À l’heure où les menaces numériques prennent une ampleur sans précédent, la question des droits numériques s’impose comme un enjeu prioritaire pour la société béninoise. Journalistes, activistes et organisations citoyennes utilisent le numérique pour s’exprimer, informer et mobiliser. Mais cet espace est également devenu le terrain privilégié de la cybercriminalité, de la désinformation et du harcèlement en ligne.
Face à ces défis, deux organisations béninoises, Jeunesse Innovante et Restauration du Bien Être (JERESTAURE BIEN ETRE) et l’Association des Jeunes Volontaires pour le Développement (AJVD), se sont imposées comme des acteurs stratégiques. Leur mission : conjuguer formation, protection et plaidoyer pour garantir que les droits numériques soient pleinement respectés et que les acteurs civiques disposent des moyens de poursuivre leur action en toute sécurité.
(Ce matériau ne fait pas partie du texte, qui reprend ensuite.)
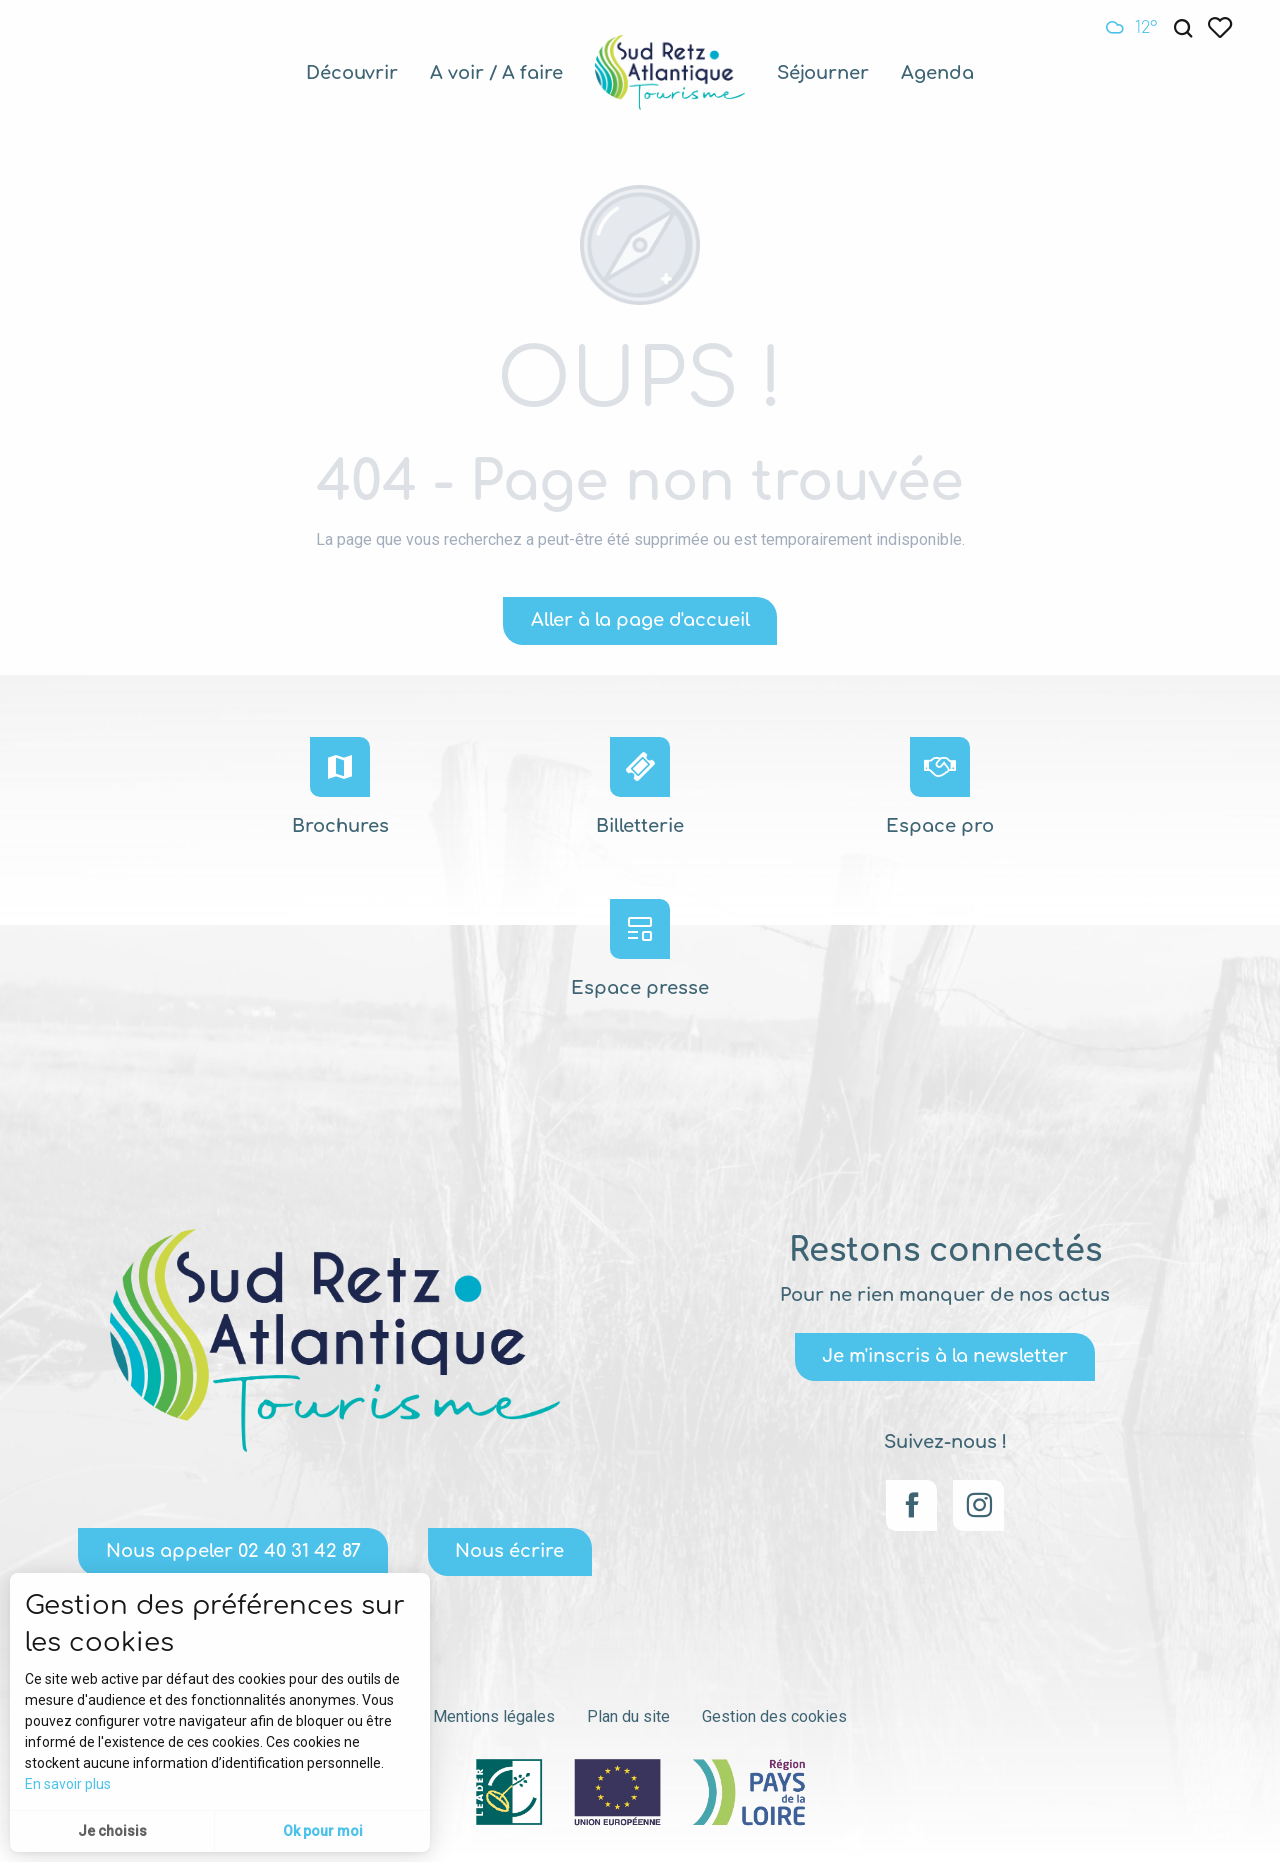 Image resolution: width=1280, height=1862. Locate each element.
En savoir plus (68, 1784)
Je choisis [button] (112, 1831)
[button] (1183, 28)
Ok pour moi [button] (323, 1831)
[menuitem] (352, 73)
La formation comme premier levier
Le premier axe d’action porté par JERESTAURE BIEN ETRE et AJVD est la formation en cybersécurité. Conscientes que la plupart des acteurs civiques ne disposent pas de connaissances suffisantes en protection numérique, les deux associations ont initié un cycle d’ateliers pratiques.
Ces formations, organisées à l’échelle nationale, visent à :
- renforcer les compétences de base (gestion des mots de passe, usage des messageries chiffrées, sauvegarde sécurisée),
- sensibiliser aux risques émergents (phishing, désinformation, surveillance en ligne),
- outiller chaque participant avec un plan d’action individuel applicable dans son environnement professionnel et militant.
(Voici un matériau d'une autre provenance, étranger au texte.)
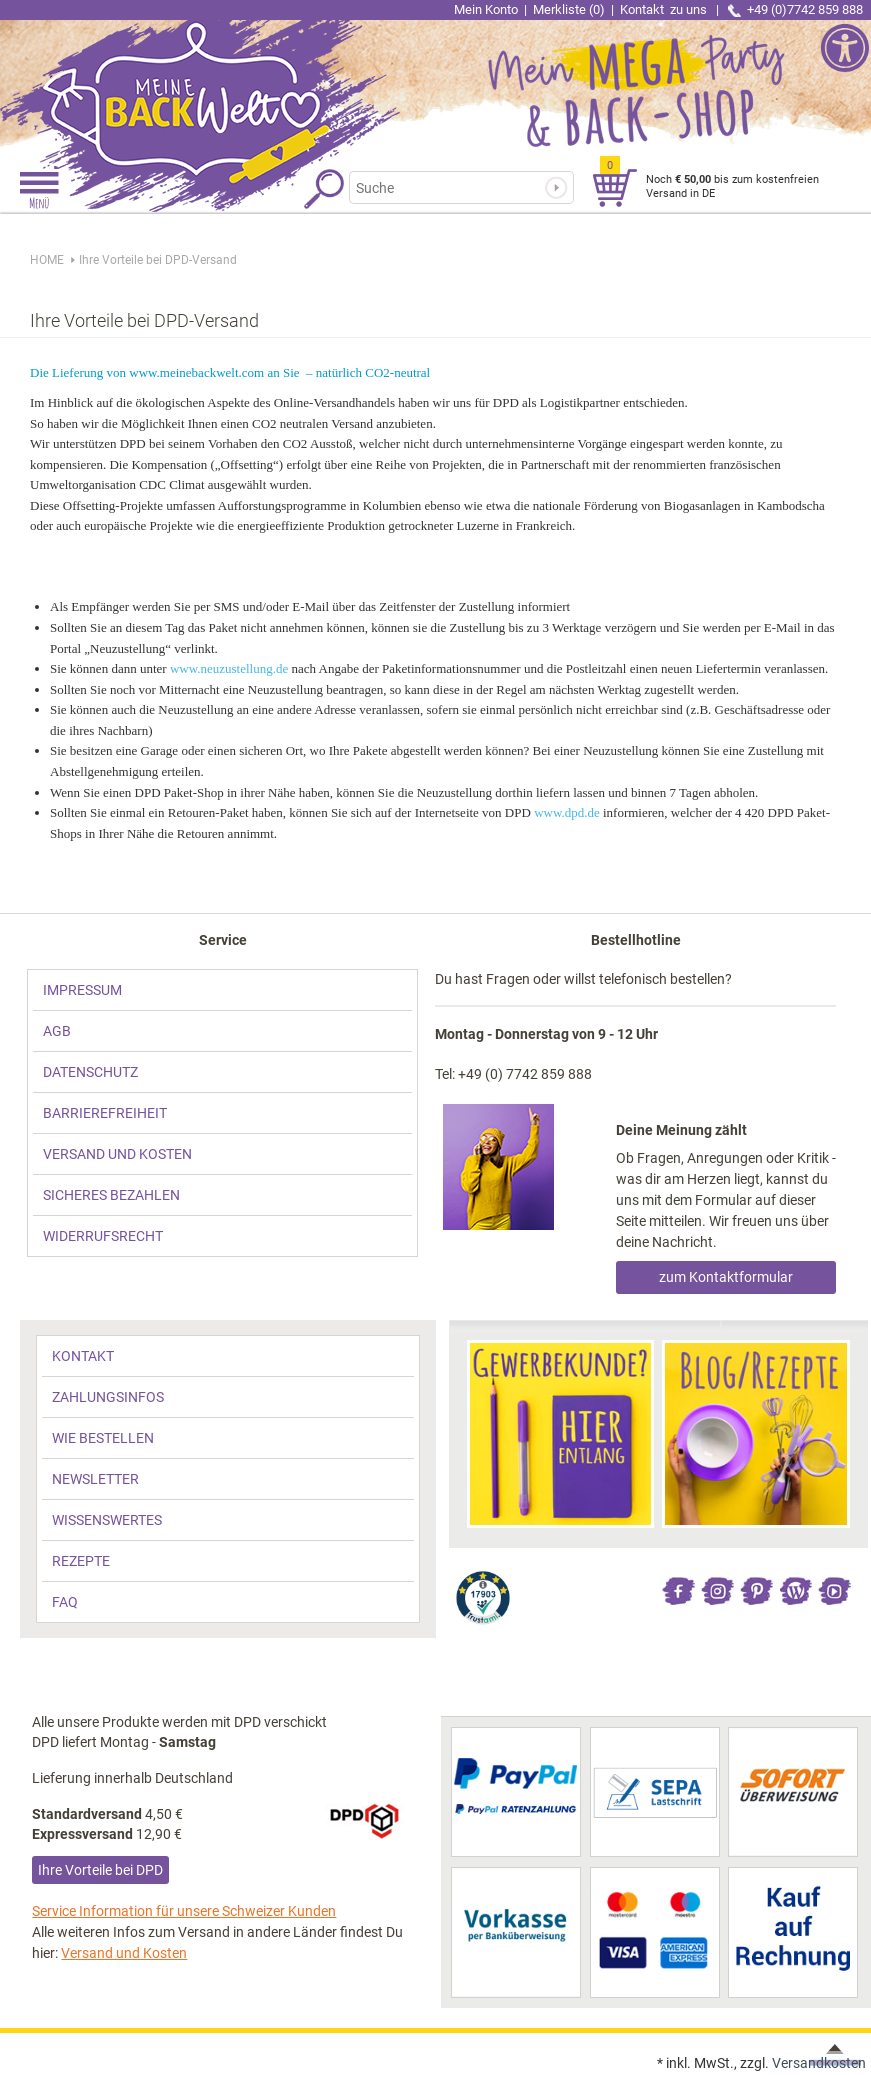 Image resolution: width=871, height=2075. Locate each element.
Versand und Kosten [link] (124, 1953)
À travers ce dispositif, plus d’une cinquantaine de journalistes, activistes et défenseurs des droits humains ont déjà été formés. Cette démarche contribue à bâtir une culture de la cybersécurité au sein de la société civile.
La mise en place de mécanismes d’alerte et de solidarité
Au-delà de la formation, les deux associations innovent par la création de réseaux sécurisés de communication et d’alerte rapide. Ces espaces protégés permettent aux membres de :
- signaler immédiatement une menace ou une attaque,
- recevoir des conseils techniques,
- bénéficier du soutien moral et psychologique de leurs pairs.
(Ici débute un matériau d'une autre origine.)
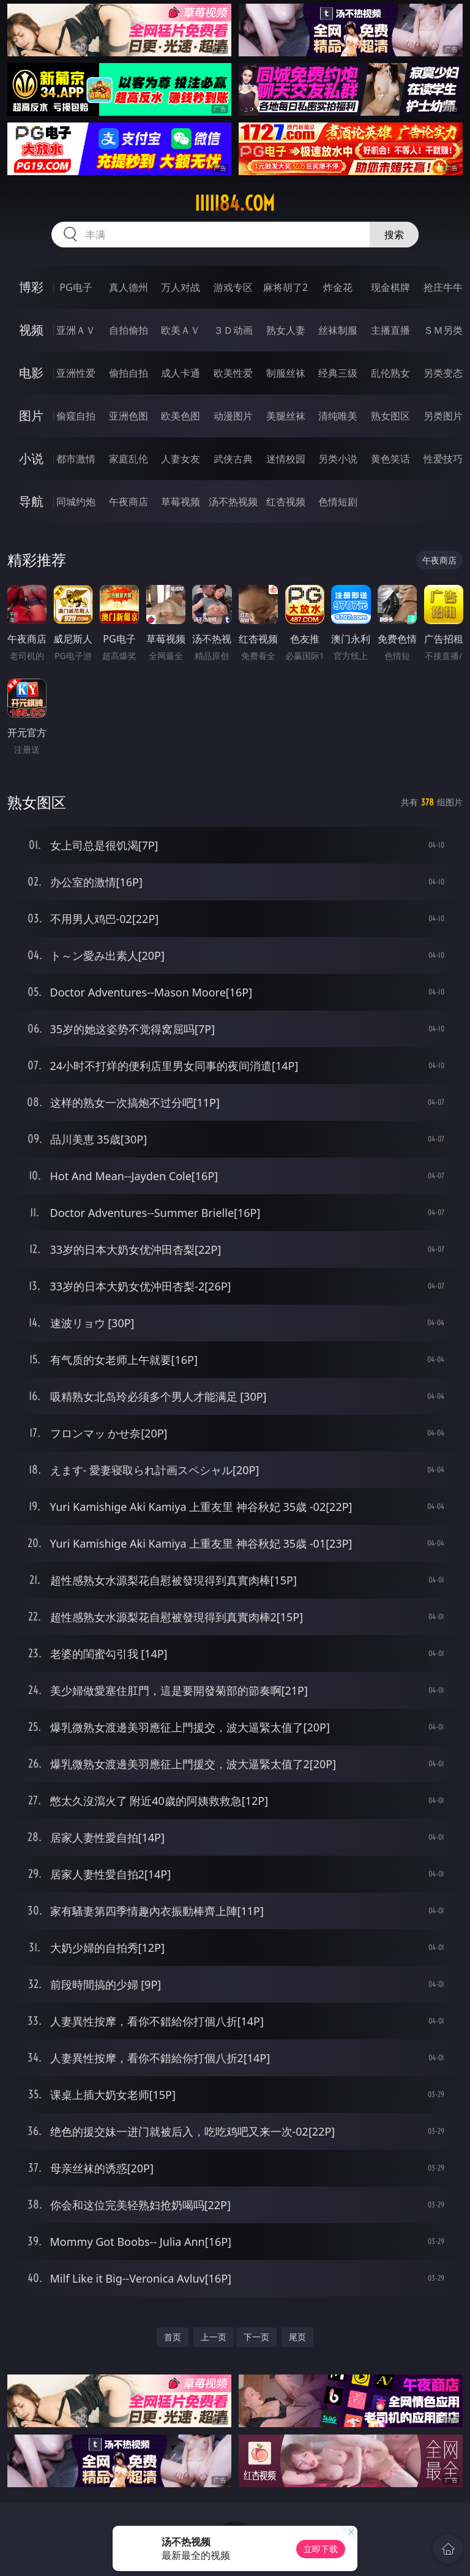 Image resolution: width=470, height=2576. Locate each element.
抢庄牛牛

Ce système d’alerte transforme la vulnérabilité individuelle en force collective. Il incarne une nouvelle approche de la cybersécurité : non plus seulement technique, mais fondée sur la solidarité et l’entraide.
Le soutien psychosocial comme innovation
JERESTAURE BIEN ETRE et AJVD ont également introduit un volet rarement pris en compte dans les projets de cybersécurité : le soutien psychosocial. Les victimes de cyberattaques ou de harcèlement en ligne ne subissent pas seulement des pertes matérielles, elles endurent aussi des traumatismes psychologiques.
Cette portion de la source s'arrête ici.